Segundo o artigo científico, os falcões-peregrinos no Brasil podem ser avistados entre outubro e abril. “Nossos dados sugerem que adultos chegam até um mês antes dos juvenis. Foram registrados indivíduos em todos os 26 estados. Não observamos nenhuma diferença significava na distribuição geográfica devido à subespécie ou faixa etária. Porém, detectamos uma aparente escassez de peregrinos na região Centro-Oeste”. 

Entre as 200 imagens de peregrinos se alimentando, Louise registrou a ocorrência de comportamento agonístico, que é qualquer comportamento social relacionado à luta. Ela também identificou a ocorrência de cleptoparasitismo, forma de alimentação em que um animal deliberadamente tira a comida de outro.

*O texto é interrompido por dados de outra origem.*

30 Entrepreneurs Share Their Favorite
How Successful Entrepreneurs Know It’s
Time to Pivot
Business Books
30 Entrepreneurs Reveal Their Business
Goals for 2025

Em sua passagem anual pelos céus brasileiros, os peregrinos se alimentam majoritariamente de pombos (Columbiformes) e Charadriiformes (pronuncia-se CARAdriiformes), ordem de aves marinhas que inclui as gaivotas, as batuíras e os maçaricos. 

“Qualquer um pode andar pela Paulista e observar um peregrino caçando um pombo”, repete Erika. Não sei vocês, mas estou louco de vontade de fazer isso no próximo final de semana. Bora lá?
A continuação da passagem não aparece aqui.